In This Section

In Memoriam: Joseph A. DiPaolo

(06/13/1924 - 11/03/2015)Member since 1957

Joseph A. DiPaolo, PhD, an emeritus member of the AACR, died November 3, 2015, at the age of 91. An active AACR member since 1957, DiPaolo served on the AACR board of directors from 1983 to 1986.

A renowned cancer researcher, DiPaolo was scientist emeritus at the National Cancer Institute (NCI) in Bethesda, Maryland, where he spent most of his career, including as chief of the laboratory of biology in the Division of Basic Science. Before his tenure at the NCI, which began in 1976, DiPaolo was a senior cancer research scientist at Roswell Park Cancer Institute in Buffalo, New York. His research was cited in the landmark 1964 report, ‘smoking and Health: Report of the Advisory Committee to the Surgeon General of the Public Health Service.

Born June 13, 1924, DiPaolo graduated from Wesleyan University in Middletown, Connecticut. He received his master’s degree from Case Western Reserve University in Cleveland, and his doctorate from Northwestern University in Evanston, Illinois. Early in his career, DiPaolo was an instructor of genetics bacteriology at Loyola University in Chicago and an instructor of clinical and experimental pathology at Northwestern University School of Medicine. DiPaolo continued to teach while at the NCI at George Washington University in Washington, where he was an associate professor.
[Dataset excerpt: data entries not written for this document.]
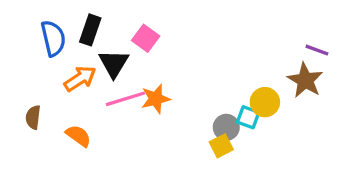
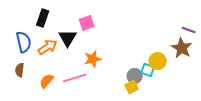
black rectangle: (90, 30) -> (43, 18), moved
blue semicircle: (53, 38) -> (24, 42), moved
pink square: (146, 38) -> (87, 23), turned 35
pink line: (125, 99) -> (75, 78), moved
orange semicircle: (78, 136) -> (47, 81), turned -84

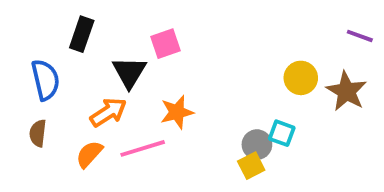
purple line: (189, 30) -> (360, 36), moved
orange arrow: (48, 47) -> (108, 112), moved
yellow circle: (158, 61) -> (301, 78), moved

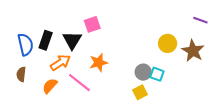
black rectangle: (82, 34) -> (46, 40), moved
gray circle: (257, 145) -> (143, 72), moved
pink line: (143, 148) -> (80, 83), turned 55

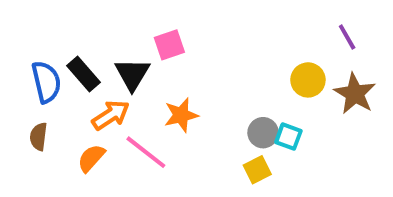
purple line: (200, 20) -> (347, 37), moved, turned 40
black rectangle: (46, 40) -> (83, 74), turned -60

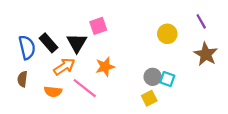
yellow circle: (308, 80) -> (167, 34), moved
orange semicircle: (91, 158) -> (53, 92), turned -126

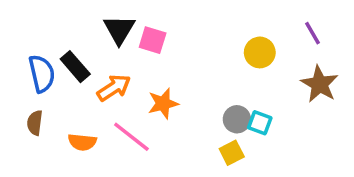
pink square: (98, 26) -> (153, 40), turned 36
black triangle: (77, 43) -> (119, 30), moved
orange arrow: (64, 67) -> (114, 88), moved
DiPaolo’s career included myriad international collaborations. He was chair of the U.S. Soviet Cancer Exchange (1973-1976) and the U.S.-Germany Cancer Program Area for Environmental Carcinogenesis (1979-1985), and co-chair of the 1994 Cervical Cancer Prevention and Therapy Symposium Union for International Cancer Control in New Delhi. Additionally, he was a consultant for the United States-Poland Cancer Program (1979-1991) and a member of the scientific committee of the 23rd International Papilloma Conference in 2006.)

In addition to his 58 years of AACR involvement, DiPaolo was a member of numerous other professional organizations, including the Council of European Research, the Genetics Society of America, the European Association for Cancer Research, and was a fellow of the New York Academy of Sciences and the American Association for the Advancement of Science.